Bölüm 4: Felsefe

16.5K 2.1K 1.7K
                                    

Bölüm sonunda bu bölümün seslendirilmiş haline ulaşabilirsiniz.

Medya: Rhan'ı andıran bir insan. (Sigarayı unutun :c )

İyi okumalar!

(Bir voteyi çok görmeyin lütfen.)

☀️

Gece boyunca uyumamıştım.

Eğitim merkezi iki saatlik bir karantinadan sonra serbest bırakılmıştı. Bay Botch'un cesedine ne yaptıklarını henüz bilmiyorduk. Ama bu haber yayılacaktı, saraya, Kral'a kadar da ulaşacağından emindim.

Yeni gelmiş öğrenciler tedirgindi, korku doluydu. Hayatlarına yeni bir adım atmışken kâbusla başlamıştı bu hayat. Bu yüzden de hafta sonu yapılacak olan 'Hoş Geldiniz Partisi' önem kazanıyordu. Bu bir çeşit 'her şey yolunda' izlenimi verme amacı taşıyordu. Öte yandan ben, içten içe deliriyordum. Nasıl hiçbir şey olmamış gibi bunu yapabilecektik? Nasıl o ölü bedeni görmemiş gibi içip dans ederek eğlenebilirdim?

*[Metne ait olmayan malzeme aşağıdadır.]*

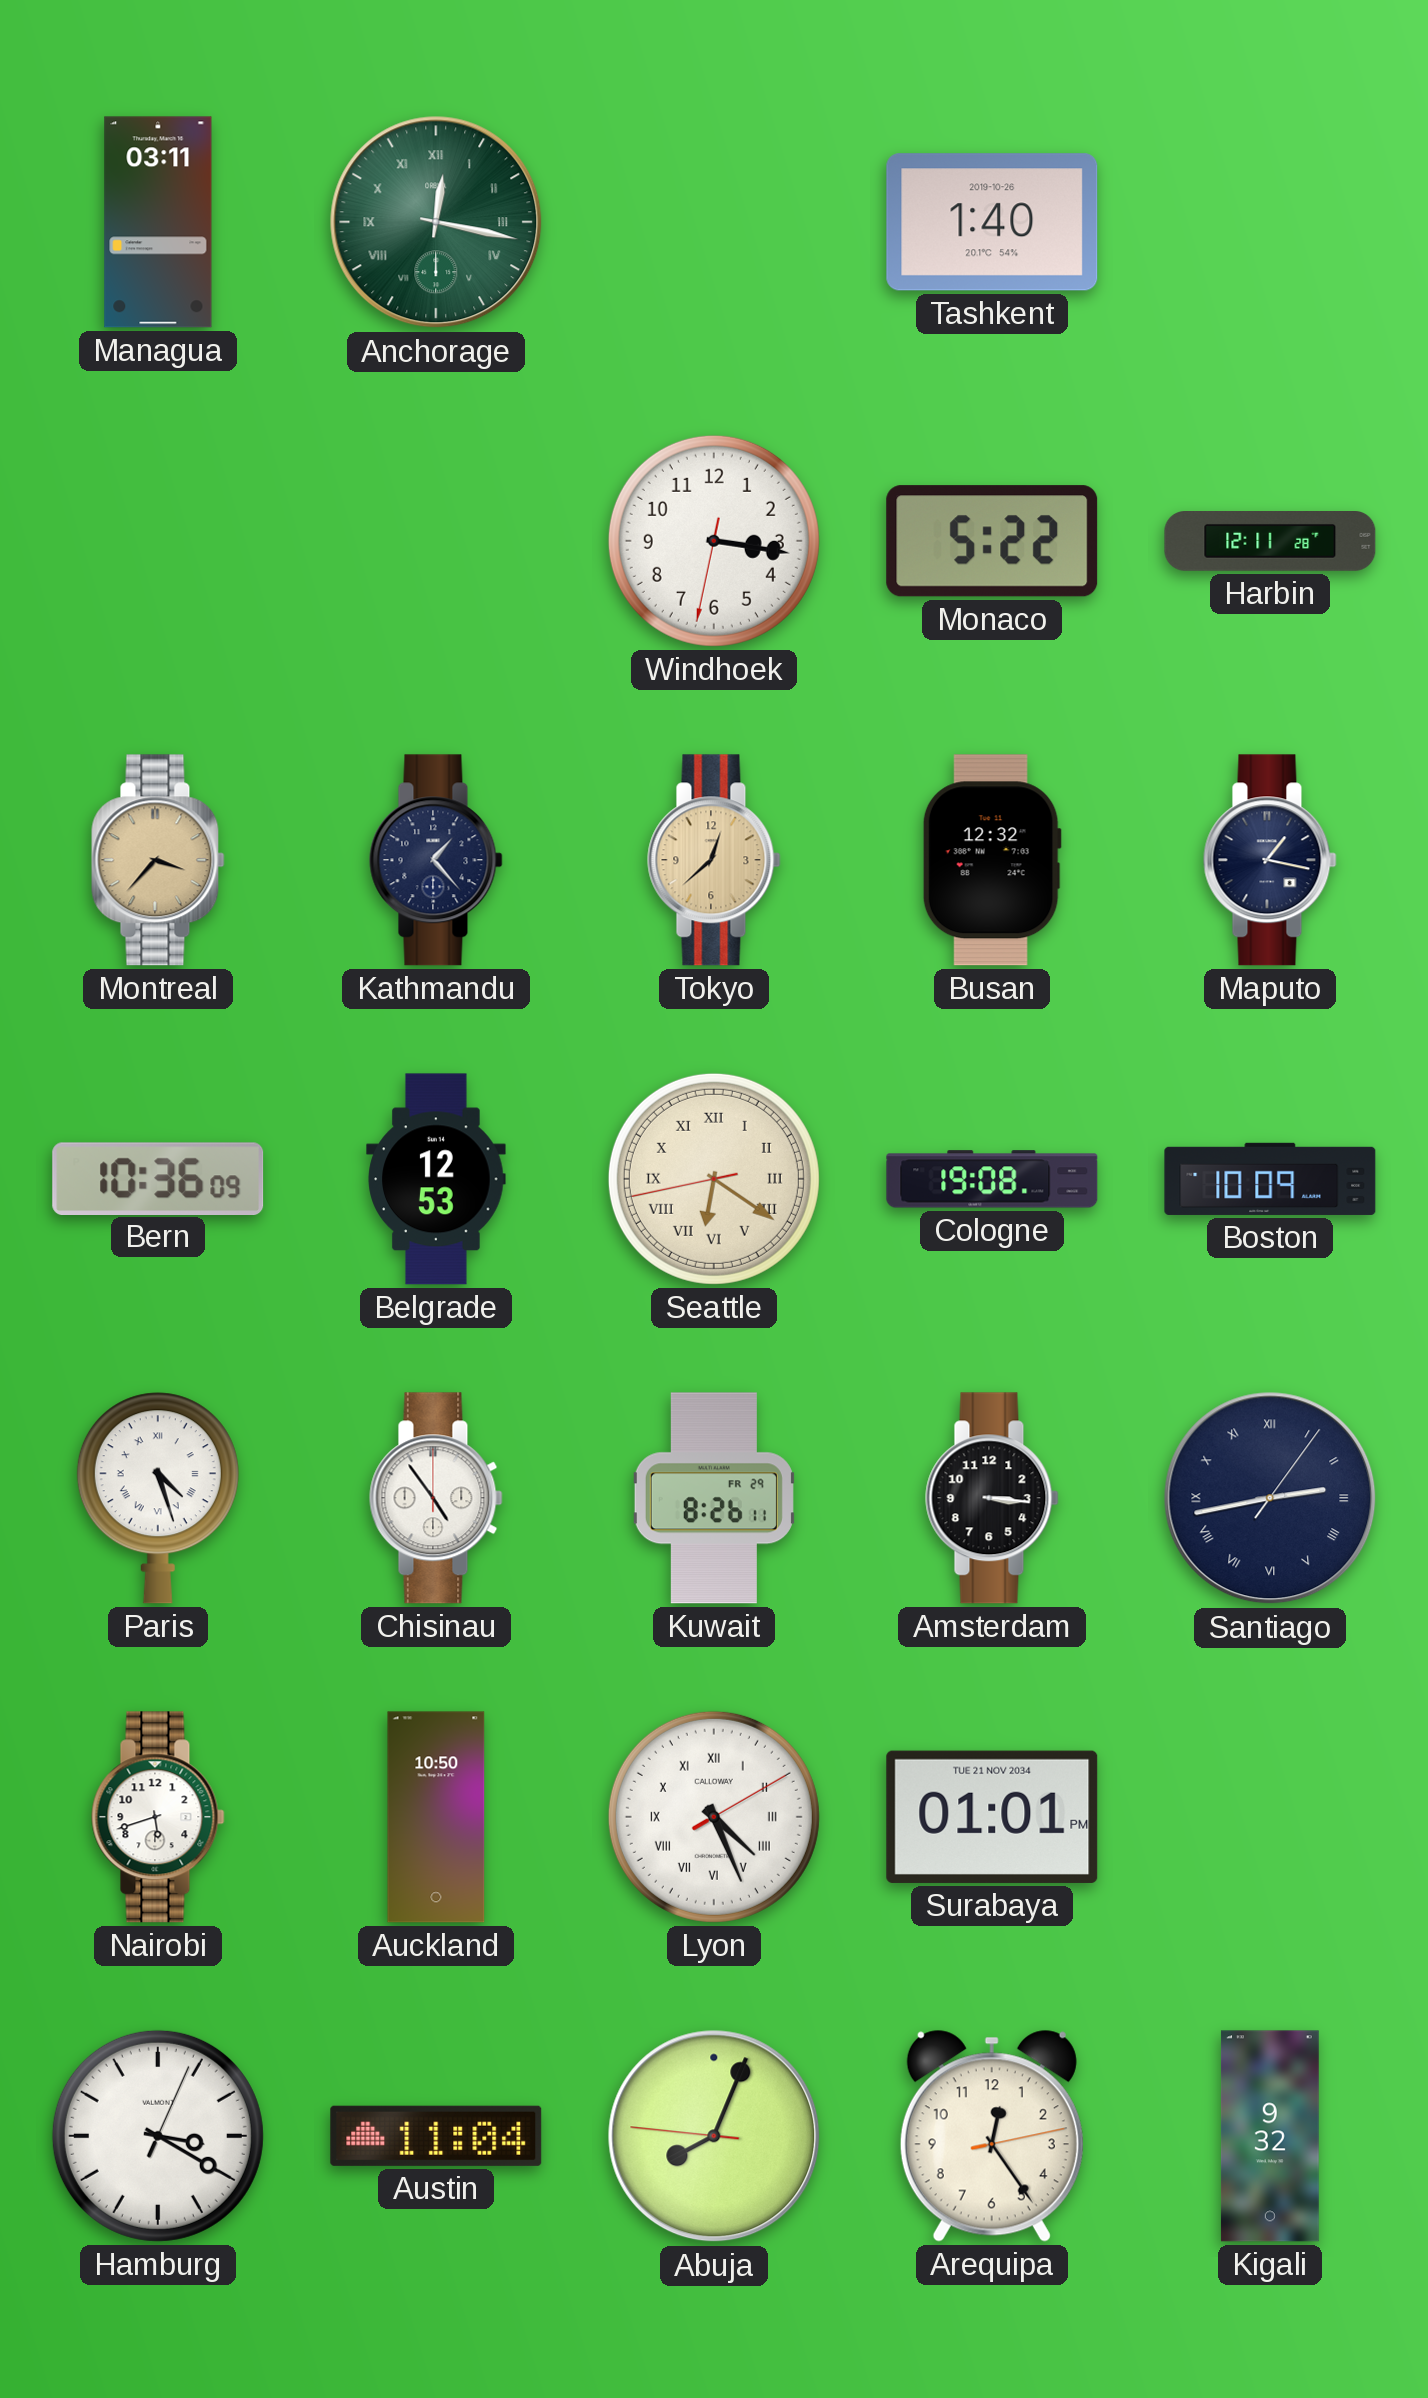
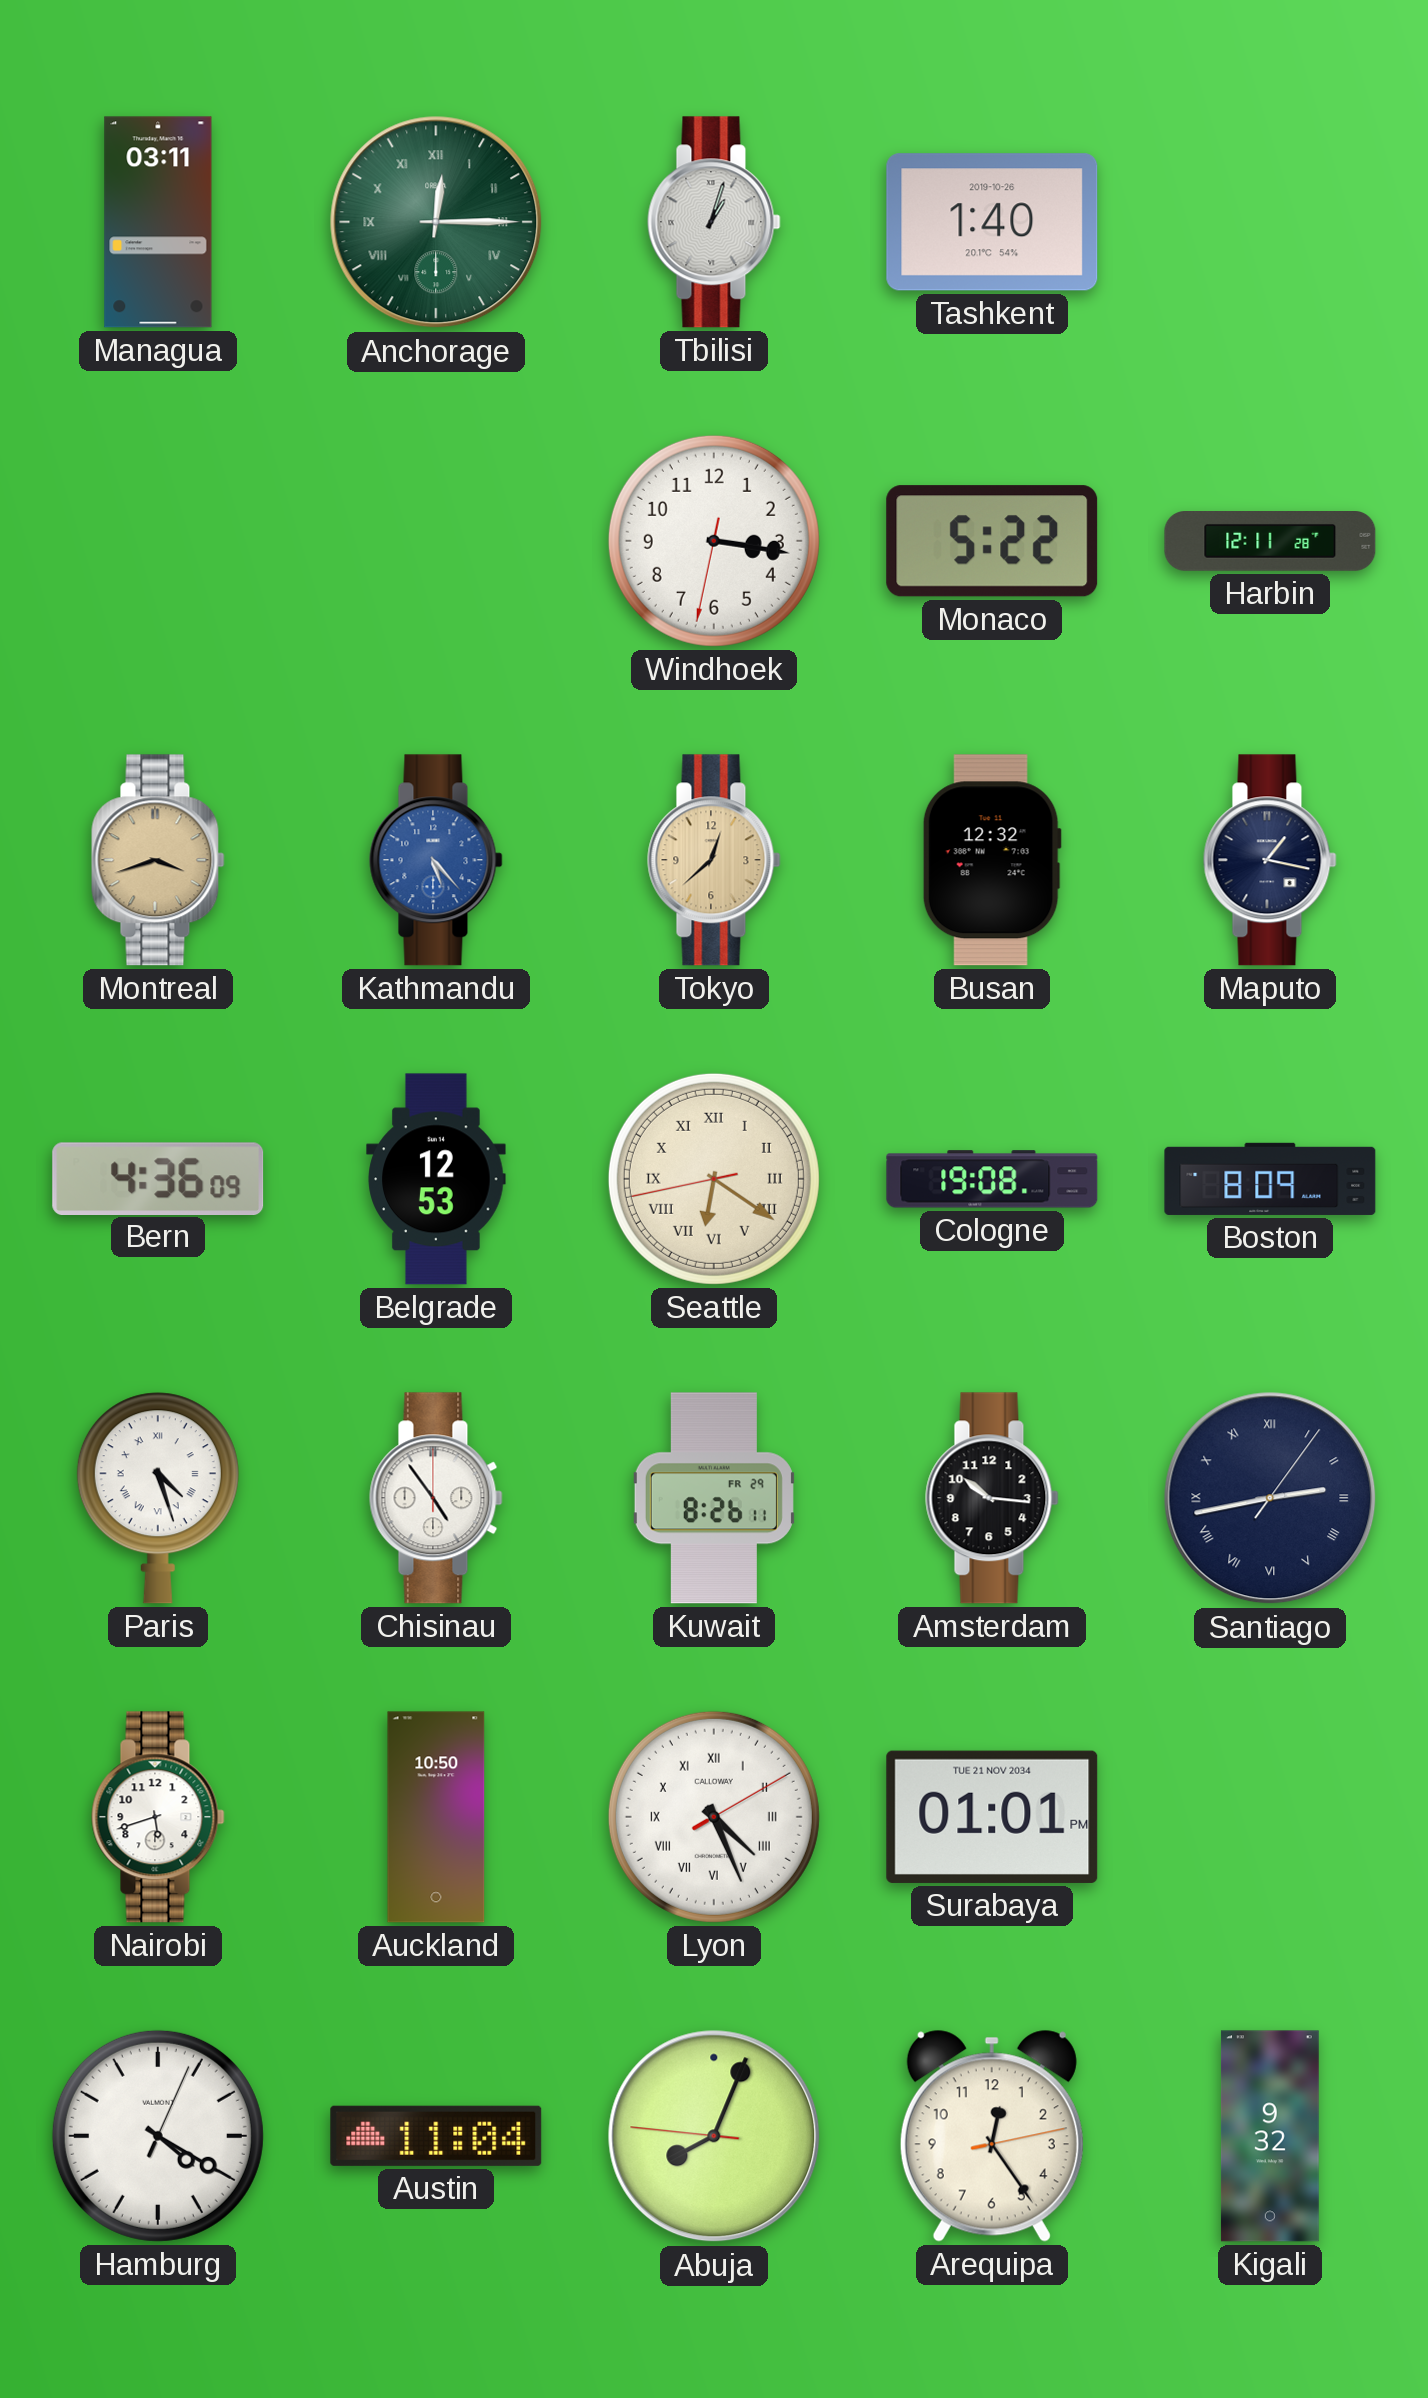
Anchorage: 12:17 -> 12:15
Tbilisi: none -> 1:03
Montreal: 3:37 -> 3:42
Kathmandu: 1:23 -> 5:23
Kathmandu dial: navy -> blue
Bern: 10:36 -> 4:36
Boston: 10:09 -> 8:09
Amsterdam: 3:16 -> 10:16
Hamburg: 3:20 -> 4:20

Benim gibi düşünenler şimdiden sesini çıkarmaya başlamıştı bile. Partiye katılmak istemeyen kişiler tek tek isyan ederek tepkisini dile getiriyordu.

Bu partide mühim görev üstlenen kişilerden birisi de Mena'ydı. Müdire partiyi iptal etmek istemediği için partinin hazırlığına devam etmek zorundaydı. Bu durumun canını sıktığı her halinden belliydi. Yine de insanlara yaşadıklarını unutturabilecek kadar iyi bir parti yaşatmayı kafaya koymuştu.

Gece çatılarda gezinip herhangi bir işaret aramıştım. Ardından odaya dönüp Rhan'ı uyurken ki çocuksu görünümünü izlemiştim. Açık kahverengi, dalgalı saçlarından kısa tutamlar alnına değerken dudakları her uyuduğunda olduğu gibi şişmişti. Kıvrık ama uzun olmayan, uçları sarıya çalan kirpiklerini saymayı bile denemiştim.

Nihayet ona baktıkça nefes alabildiğimi hatırlayıp tekrar ayaklanmıştım. Yapay ışık kaynaklarıyla aydınlatılan ve gecesi bile aydınlık olan şehri balkondan izlemeye başlamıştım.  Ardından Rhan'ın uyanmasına az kala yorgun bir şekilde Mena'nın odasına dönmüştüm.

Şimdi ise üstünde kocaman bir ayna olan çalışma masasının önünde, sandalyede oturuyordum. Çalışma masasının şuan üzeri kitaplar yerine tüplere istiflenmiş renkli bitki özleri ve şifalı damlalarla kaplıydı.

Gözlerimi ağır ağır aynadaki görüntüme çevirdim. Gözlerim şişmişti ve akı biraz olsun kanlanmıştı. Kanlı örümcek ağını andıran şekiller gözlerimin içinde can bulmuştu. Orta dolgunluktaki dudaklarımı somurtkan bir edayla şişirmiştim. Kulağımda küpe taktığım delikler boştu. Hatta uzun zamandır takmadığım bazı kısımlar kapanmıştı.

Yorgun görünüyordum. Gözlerimin altı kararmıştı. Yemek yemediğimi bana hatırlatmaya çalışan yüzümde elmacık kemiklerim tüm sivriliğini alayla yüzüme vuruyordu. Düz, küçük ve kalkık burnum bile sinirimi bozmaya başlamıştı.

Gözlerimi aynadan ayırdım ve dirseğimi masaya dayadım. Bir elimi siyah, dümdüz inen saçlarıma daldırdım. Boyları belime kadar gelmişti ve normal insanların kesmesi gerektiği boydaydı.

"Asla." Güneş aşkına, bunu sesli mi söylemiştim? Gözlerimi tekrar aynaya çevirdim fakat bu sefer kendime değil, odaya bakıyordum. Freya yatağının üstüne valizini boşaltmış, başka bitki özlerini sakladığı tüpleri malzemeleri ve kalın tarağını arıyordu. Bunu biliyordum çünkü aradığı şeyleri sayıklamayı severdi. Saçları o valize eğilmişken yüzüne dökülüp duruyordu ve Freya sayıkladığı şeylerin yanı sıra argoya da başvurmaya başlamıştı.